Had our rabbis known English with its “man” and “woman” (originally, in Old English, weofman, “a man’s wife”), in which Adam’s play on words works just as well, they would have had to think of a different proof. And yet from their point of view, this would hardly have been necessary, since Hebrew was not only the language of the Bible, it was the language in which God created the world.

The Creation, according to the Bible, is verbal. “And God said: ‘Let there be light.’. . . And God said: ‘Let the waters under the waters under the heavens be gathered together.’ . . . And God said: ‘Let the earth bring forth grass.’ . . . And God said: ‘Let there be lights in the firmament of the heaven”—unlike the gods of mythology, who create the world by activity of some sort, the God of the Bible created it simply by speaking. “By the word of the Lord were the heavens made, and all the host of them by the breath of His mouth,” says the book of Psalms, and to the rabbis it was obvious that the Hebrew Bible contains the record of these words in their original form.

It was also clear to them that if Hebrew is God’s language, it cannot be a language like any other. It must have a special structure in which the secrets of divinity are expressed and in which the creation of the world would have been possible. On the level that the rabbis called d’rash or hermeneutical interpretation, this means that every word of the Hebrew Bible has multiple meanings that can never be exhausted. Indeed, every letter has them, too. Why was the word created with the letter bet (ב), asks Genesis Rabbah, referring to the fact that the Bible’s initial word is b’reshit, “in the beginning.” And it answers: “Just as bet is closed on three sides and open only in front, so you are permitted to investigate neither what is above [the heavens], nor what is below [the earth], nor what was before [the world’s creation], but only [what has existed] since the time of Creation.”

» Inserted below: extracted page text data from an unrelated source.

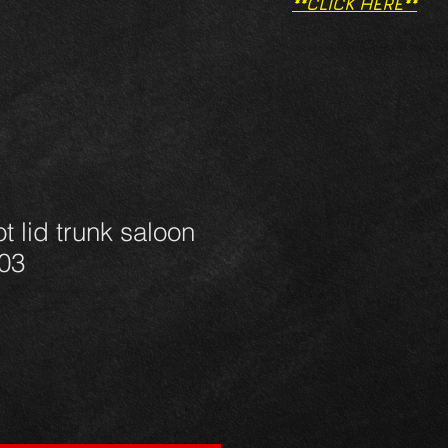
**CLICK HERE**
t lid trunk saloon
03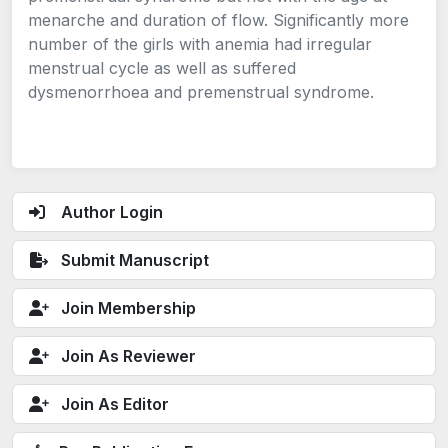
menarche and duration of flow. Significantly more
number of the girls with anemia had irregular
menstrual cycle as well as suffered
dysmenorrhoea and premenstrual syndrome.
Author Login
Submit Manuscript
Join Membership
Join As Reviewer
Join As Editor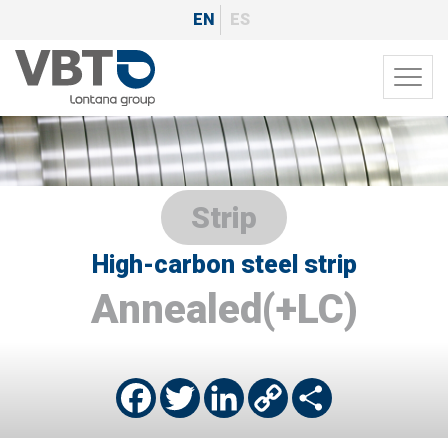
Skip
EN
ES
to
main
Toggl
content
navig
Strip
High-carbon steel strip
Annealed(+LC)
Facebook
Twitter
LinkedIn
Copy
Share
Link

The deepest level of interpretation is sod, the mystical one—and here, as might be expected, there developed a Jewish tradition of language mysticism that attributes to Hebrew the ergative powers that enabled it, when spoken by God, to bring the universe into being. The classic work in this genre is the Sefer ha-Y’tsirah, the “Book of Creation,” a text attributed by tradition to Abraham but most probably dating to the period of Genesis Rabbah. Its opening verse states that God “engraved” the universe with the help of “32 wondrous paths of wisdom,” which are the 22 letters of the Hebrew alphabet plus the “ten spheres of Nothingness [b’li mah].” These ten emanations or sfirot, with which much later kabbalistic speculation is concerned, correspond to the decimal system, and the rest of the Sefer ha-Y’tsirah goes on to explain how the universe was created through the agency of Hebrew and mathematics.

Can one imagine, Mr. Elkin, God speaking anything else?